XML Tutorial for Beginners
What is XML?
XML stands for eXtensible Markup Language. It is a language (not> a programming language) that uses the markup and can extend. It is derived from Standard Generalized Markup Language(SGML). XML also uses DTDs (Document Type Definitions) to define the XML document structure.
XML is not for handling computational operations and algorithms. Thus, XML is not a programming language. The main goal is to transport data not to display information. XML bridges the gap between human readability and machine readability. Unlike HTML tags, XML tags are self-descriptive.
XML is an open format. The filename extension of XML is .xml
History of XML
XML started way back in 1996 and was first published in 1998. World Wide Web Consortium (W3C) is the developer of XML, and it became a W3C recommendation in 1998.
There are two versions of XML.
- XML 1.0
- XML 1.1
XML 1.1 is the latest version. Yet, XML 1.0 is the most used version.
Editors of XML are:
- Tim Bray,
- Jean Paoli,
- C. M. Sperberg,
- Eve Maler,
- François Yergeau.
XML Features
Here are some important features of XML:
- It is extensible and human-readable.
- It is platform and language independent.
- It preserves white space.
- Overall simplicity.
- Self-descriptive nature.
- It separates data from HTML.
- XML tags are not predefined. You need to define your customized tags.
- XML was designed to carry data, not to display that data.
- Mark-up code of XML is easy to understand for a human.
- Well-structured format is easy to read and write from programs.
- XML is an extensible markup language like HTML.
XML Encoding
Encoding is the conversion of Unicode characters to their binary representation. UTF is use for XML encoding. UTF stands for UCS (UCS stands for Universal Character Set) Transformation Format.
Mainly, there are two types of UTF encoding.
- UTF-8 : UTF-8 uses 8-bits to represent the characters.
- UTF-16
Example:
<?xml version="1.0" encoding="UTF-8"?>
It uses 16-bits to represent the characters.
Example:
<?xml version="1.0" encoding="UTF-16"?>
You can use encoding inside the XML declaration. UTF-8 is the default encoding in XML.
XML Syntax
The below code segment shows the basic XML syntax.
<?xml version = "1.0" encoding = "UTF-8" ?> <root> <child> <subchild>.....</subchild> </child> </root>
XML Declaration
XML declaration consists of the XML version, character encoding or/and standalone status.
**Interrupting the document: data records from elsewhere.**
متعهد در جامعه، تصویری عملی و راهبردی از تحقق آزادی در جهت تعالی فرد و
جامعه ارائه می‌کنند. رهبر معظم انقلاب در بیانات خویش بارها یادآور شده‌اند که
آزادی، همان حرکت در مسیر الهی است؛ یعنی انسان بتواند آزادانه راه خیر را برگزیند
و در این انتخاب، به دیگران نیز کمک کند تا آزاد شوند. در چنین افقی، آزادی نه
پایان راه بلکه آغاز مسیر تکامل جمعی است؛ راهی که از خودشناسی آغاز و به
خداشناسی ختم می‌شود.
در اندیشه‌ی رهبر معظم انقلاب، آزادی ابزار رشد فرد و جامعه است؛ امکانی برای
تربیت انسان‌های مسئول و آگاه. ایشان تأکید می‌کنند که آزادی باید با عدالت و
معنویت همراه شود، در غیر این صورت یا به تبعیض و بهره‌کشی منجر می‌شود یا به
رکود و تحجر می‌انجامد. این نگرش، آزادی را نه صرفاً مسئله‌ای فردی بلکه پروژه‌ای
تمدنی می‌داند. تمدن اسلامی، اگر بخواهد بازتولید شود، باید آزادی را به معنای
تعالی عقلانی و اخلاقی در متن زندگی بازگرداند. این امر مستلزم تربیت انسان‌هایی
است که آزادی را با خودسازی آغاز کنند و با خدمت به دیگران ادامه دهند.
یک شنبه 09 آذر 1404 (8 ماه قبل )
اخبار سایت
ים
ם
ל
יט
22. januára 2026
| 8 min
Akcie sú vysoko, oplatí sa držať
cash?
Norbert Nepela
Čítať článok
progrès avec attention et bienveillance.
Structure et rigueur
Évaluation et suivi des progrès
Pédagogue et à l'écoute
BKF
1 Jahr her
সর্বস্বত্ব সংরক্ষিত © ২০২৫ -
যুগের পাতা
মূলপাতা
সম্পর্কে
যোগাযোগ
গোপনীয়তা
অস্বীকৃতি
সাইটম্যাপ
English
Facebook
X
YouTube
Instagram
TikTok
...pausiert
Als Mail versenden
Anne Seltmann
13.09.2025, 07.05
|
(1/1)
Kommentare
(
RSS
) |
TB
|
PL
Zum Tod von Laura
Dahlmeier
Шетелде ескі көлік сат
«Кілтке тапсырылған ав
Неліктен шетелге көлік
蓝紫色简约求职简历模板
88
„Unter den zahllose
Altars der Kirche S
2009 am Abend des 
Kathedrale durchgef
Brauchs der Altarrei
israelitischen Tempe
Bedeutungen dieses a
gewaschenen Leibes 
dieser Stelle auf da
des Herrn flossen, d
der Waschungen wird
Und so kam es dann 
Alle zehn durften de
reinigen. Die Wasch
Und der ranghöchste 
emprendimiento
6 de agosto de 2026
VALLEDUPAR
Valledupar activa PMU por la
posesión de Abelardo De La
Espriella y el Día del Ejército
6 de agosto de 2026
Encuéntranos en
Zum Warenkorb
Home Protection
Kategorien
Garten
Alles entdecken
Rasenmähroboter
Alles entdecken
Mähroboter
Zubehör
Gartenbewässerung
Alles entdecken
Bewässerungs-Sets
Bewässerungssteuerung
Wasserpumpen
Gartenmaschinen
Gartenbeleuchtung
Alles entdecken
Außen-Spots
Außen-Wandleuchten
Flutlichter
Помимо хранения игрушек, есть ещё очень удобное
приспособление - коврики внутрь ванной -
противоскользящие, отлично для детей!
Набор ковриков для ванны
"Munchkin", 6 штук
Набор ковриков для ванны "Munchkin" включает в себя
The declaration is optional.
Syntax for XML Declaration
The below code segment shows the syntax for XML declaration.
<?xml version="version_number," encoding="character_encoding" standalone="yes_or_no" ?>
XML Declaration Rules
Following are XML declaration rules.
- If the XML declaration is present, it must be the first thing that appears.
- The XML declaration is case sensitive, and it must start with the lowercased <?xml.
- It has no closing tag.
Example of XML Declaration
Following code segment shows an example of an XML declaration.
<?xml version="1.0" encoding="UTF-8" standalone="no" ?>
XML Comments
Comments are optional. Adding comments help to understand the document content.
Syntax for XML Comments
A comment begins with <!– and ends with –>.
Following code segment shows the syntax for XML comments.
<!-- Add your comment here -->
XML Tags and Elements
Tags work as pairs except for declarations. Every tag pair consists of an opening tag (also known as the start tag) and a closing tag (also known as the end tag).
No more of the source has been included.